Among those receiving monotherapy, treatment-related adverse events (TRAEs) were reported in 44% of cases. These events were primarily of grade 1/2 severity, with fatigue being the most commonly observed adverse effect (9%, n=4). In the 41 response-evaluable monotherapy patients, 2 individuals with primary resistance to anti-PD-(L)1 treatment exhibited confirmed and durable partial responses, sustaining therapy for at least 6 months. Notably, responders in this group had squamous disease and minimal (10%) archival tumor PD-L1 expression. The overall response rate (ORR) in the 7 RECIST-evaluable patients with squamous disease was 29%.

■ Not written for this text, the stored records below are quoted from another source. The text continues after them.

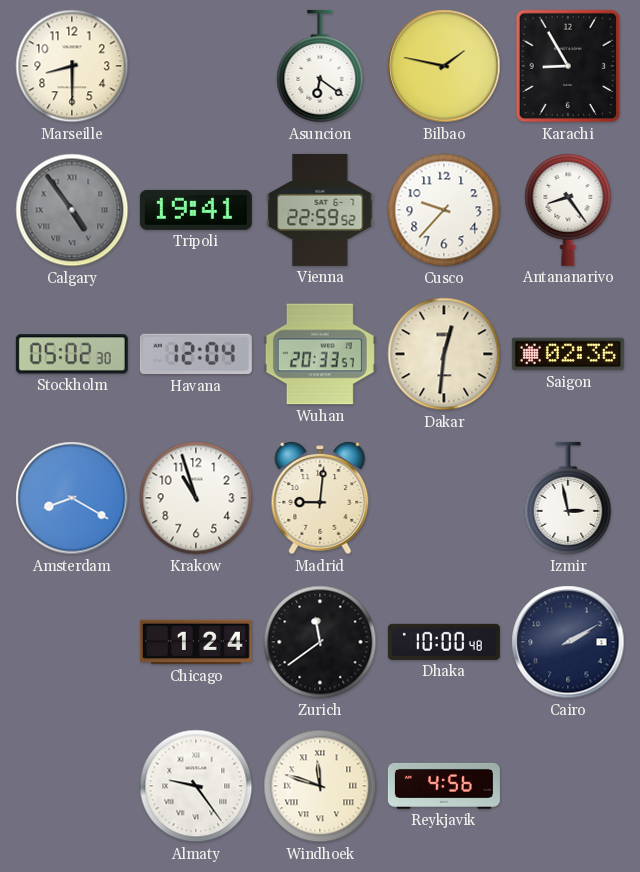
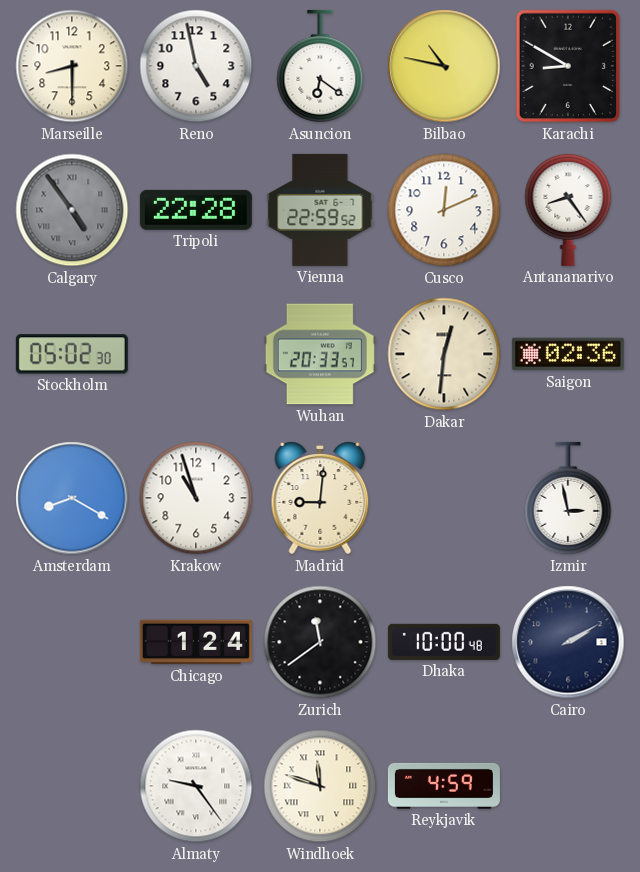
Reno: none -> 4:58
Bilbao: 1:47 -> 10:47
Karachi: 8:55 -> 8:50
Tripoli: 19:41 -> 22:28
Cusco: 9:37 -> 12:11
Havana: 12:04 -> none
Reykjavik: 4:56 -> 4:59
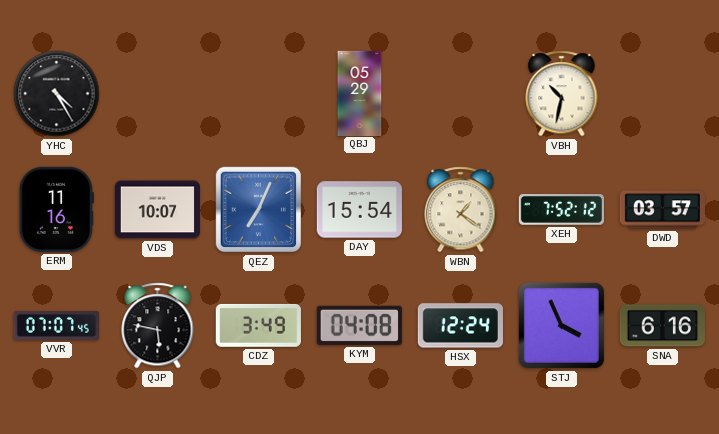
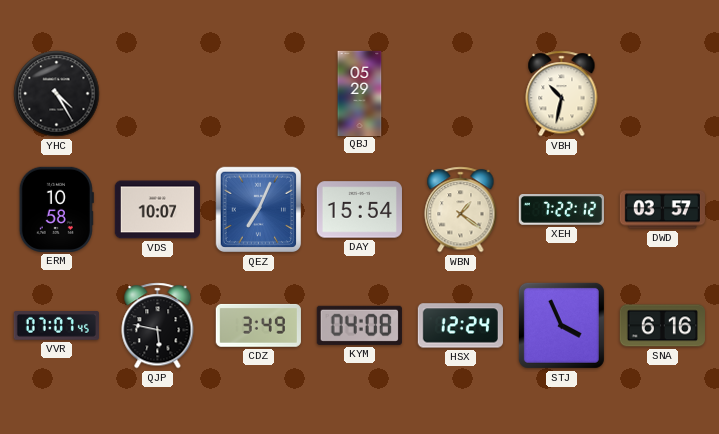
ERM: 11:16 -> 10:58
XEH: 7:52 -> 7:22
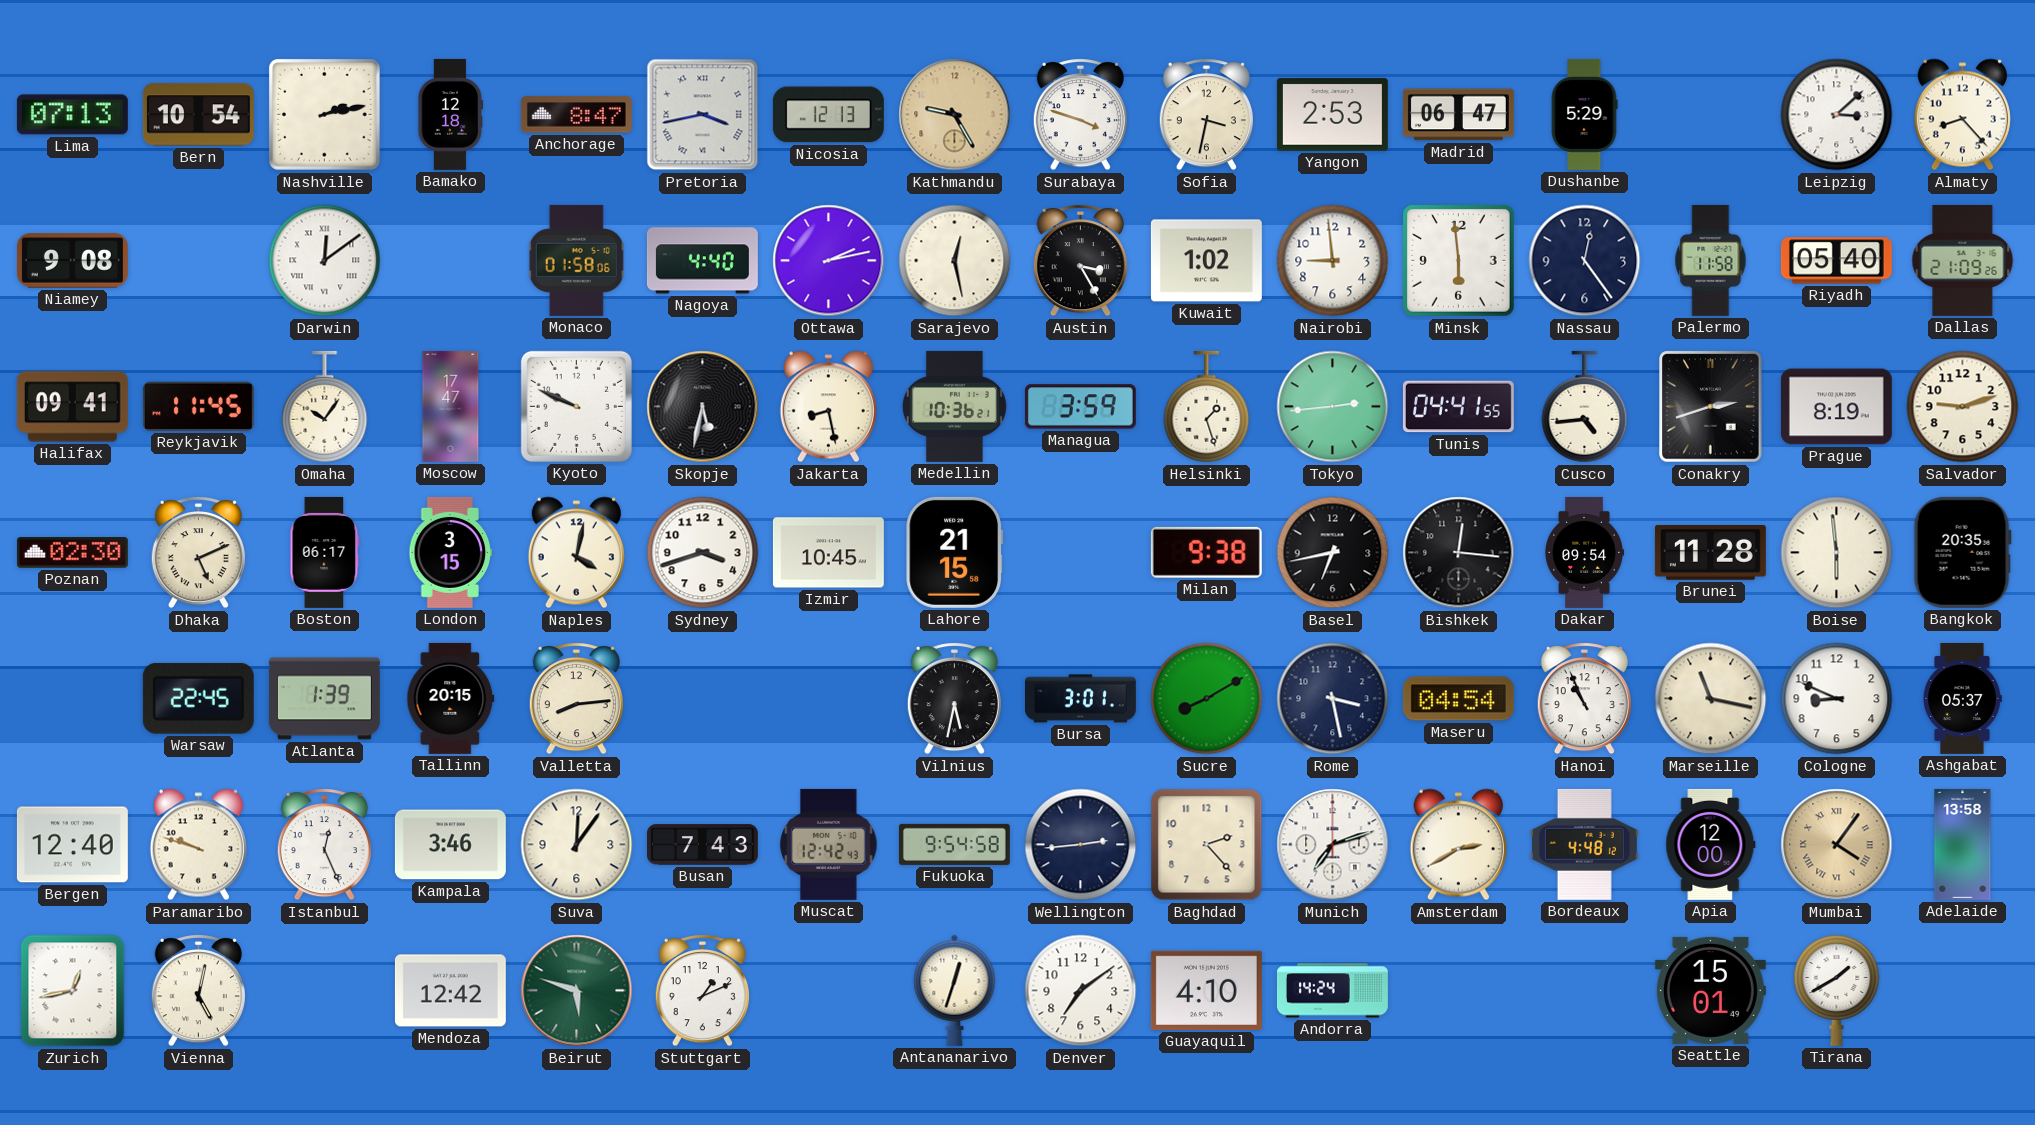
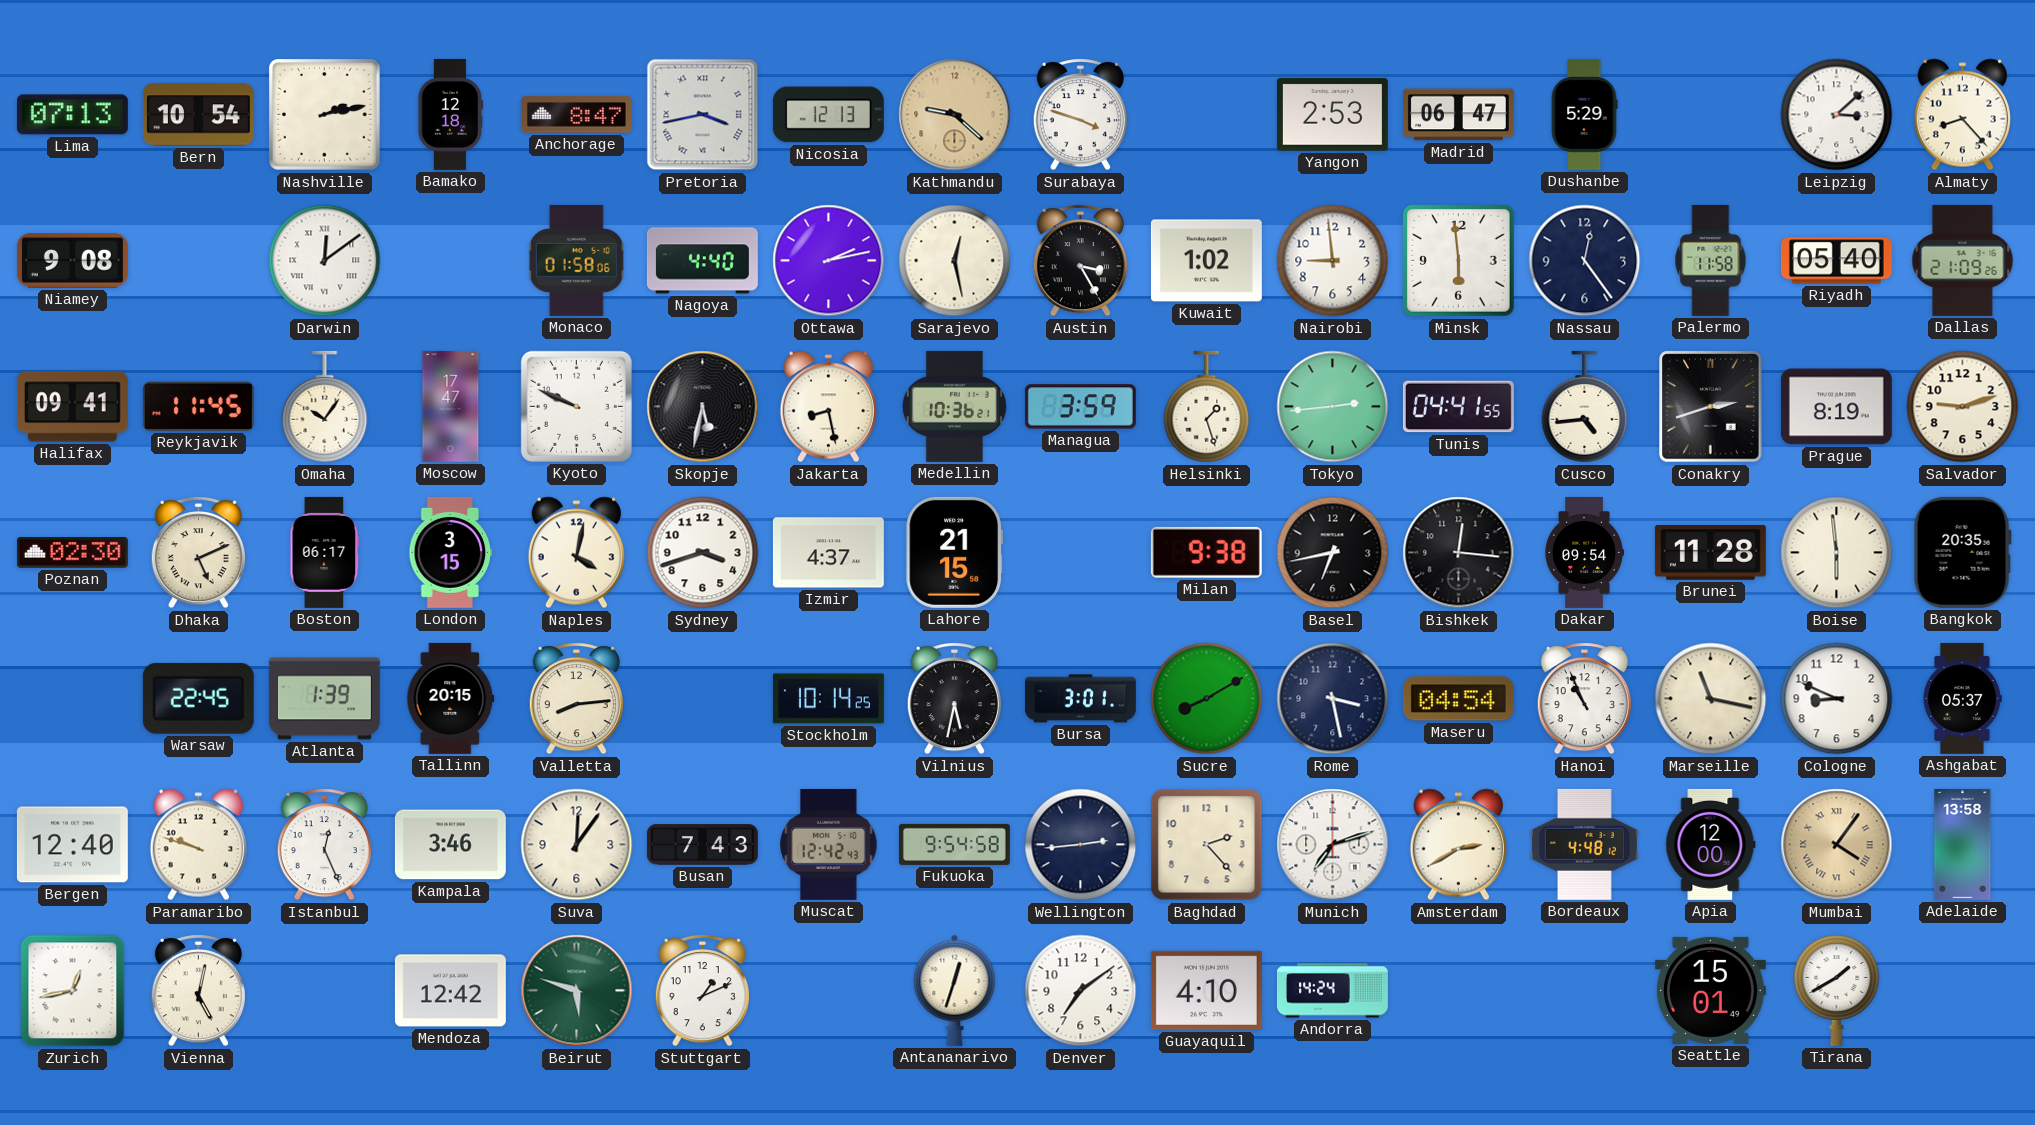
Kathmandu: 9:25 -> 9:22
Sofia: 3:32 -> none
Izmir: 10:45 -> 4:37
Stockholm: none -> 10:14
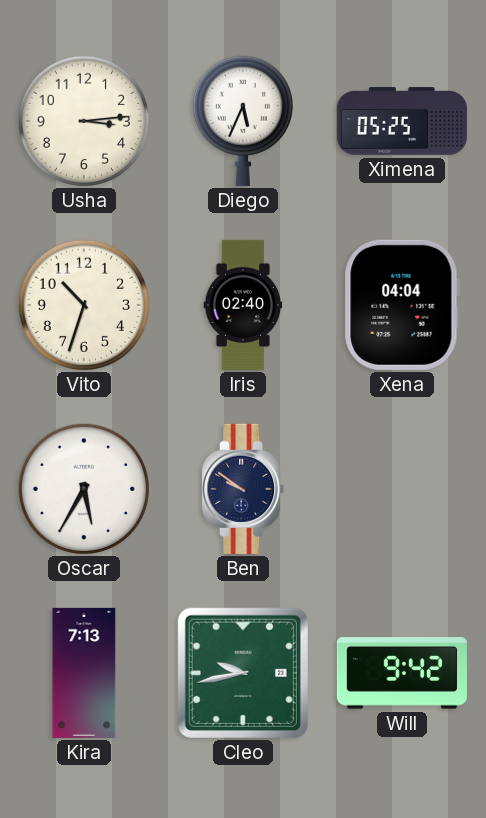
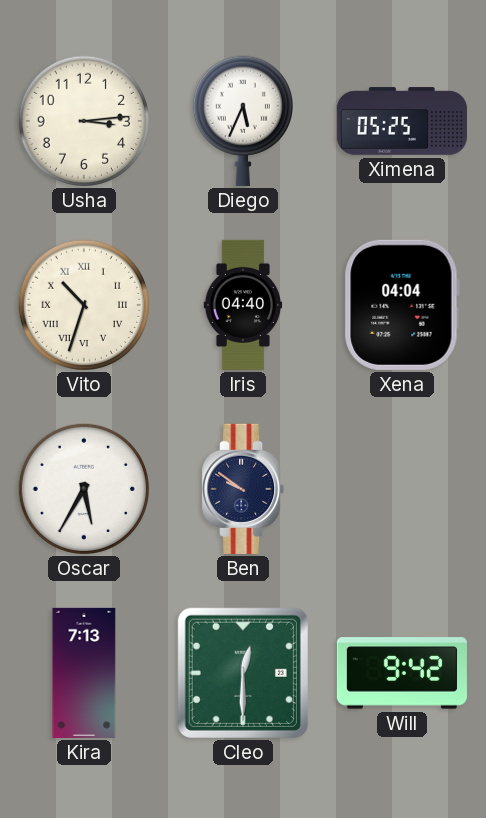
Vito numerals: Arabic -> Roman
Iris: 02:40 -> 04:40
Cleo: 9:43 -> 12:30
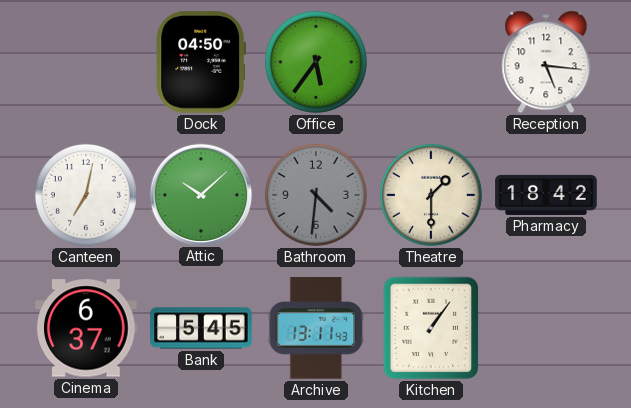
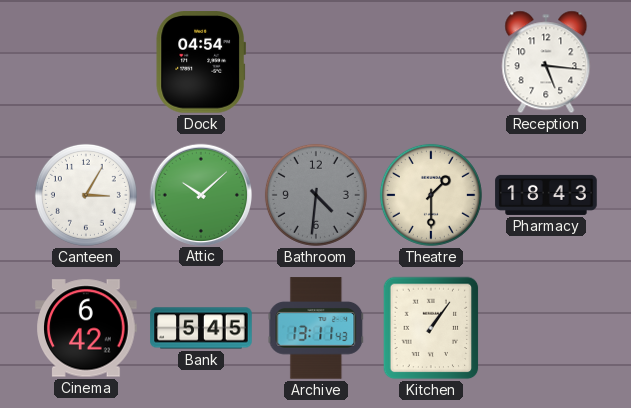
Dock: 04:50 -> 04:54
Office: 5:36 -> none
Canteen: 7:02 -> 3:05
Pharmacy: 18:42 -> 18:43
Cinema: 6:37 -> 6:42
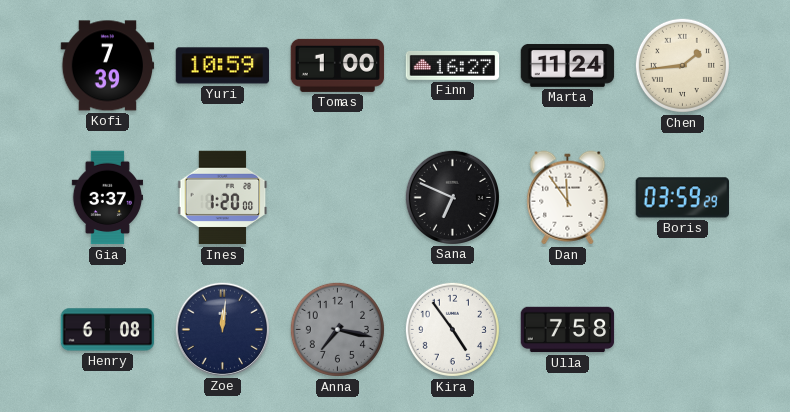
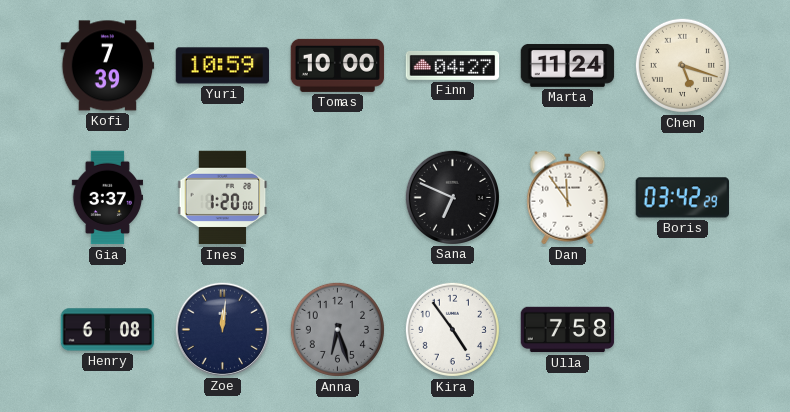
Tomas: 1:00 -> 10:00
Finn: 16:27 -> 04:27
Chen: 1:44 -> 5:18
Boris: 03:59 -> 03:42
Anna: 7:17 -> 6:27
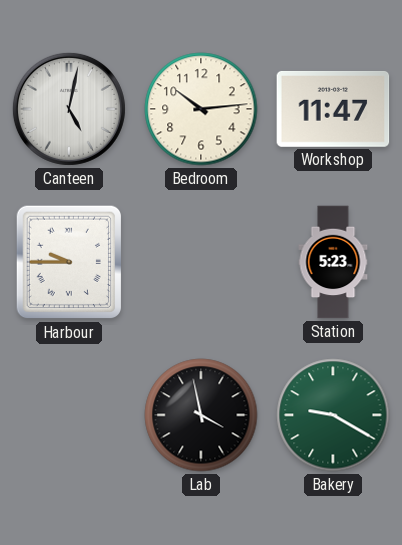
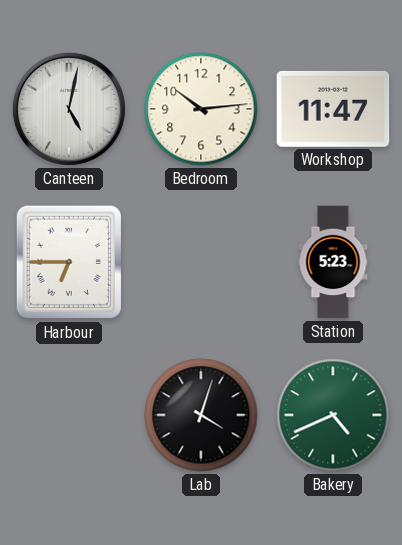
Harbour: 9:45 -> 6:45
Lab: 3:58 -> 4:03
Bakery: 9:20 -> 4:41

Immunohistochemistry (IHC) analysis of a responder’s archival squamous tumors revealed an immune-excluded phenotype indicated by CD8 staining and a high density of peritumoral IL-27+ macrophages. In the cohort with PD-1 relapsed/refractory combination therapy (n=6), none of the four response-evaluable patients showed a response. Furthermore, no high-grade TRAEs or study drug discontinuations were reported in this subgroup.
The study concluded that casdozo, the only clinical stage anti-IL-27 targeting antibody, exhibits favorable tolerability and demonstrates antitumor activity as monotherapy in heavily pretreated, PD-(L)1 experienced NSCLC. The combination of casdozo with pembro further enhances antitumor responses, emphasizing both safety and tolerability.
Given casdozo’s unique mechanism of action, a Phase 2 study is underway to investigate its efficacy in combination with toripalimab (aPD-1).
The study is sponsored by Coherus Biosciences, Inc.
Clinical Trial: https://clinicaltrials.gov/study/NCT04374877
Marron T U, et al. (2023). “Casdozokitug (casdozo, SRF388), a first-in-class IL-27 targeting antibody, as monotherapy (monotx) or in combination with pembrolizumab (pembro) in treatment-refractory non-small cell lung cancer (NSCLC).” Presented at ESMO IO 2023 (Abstract 122P).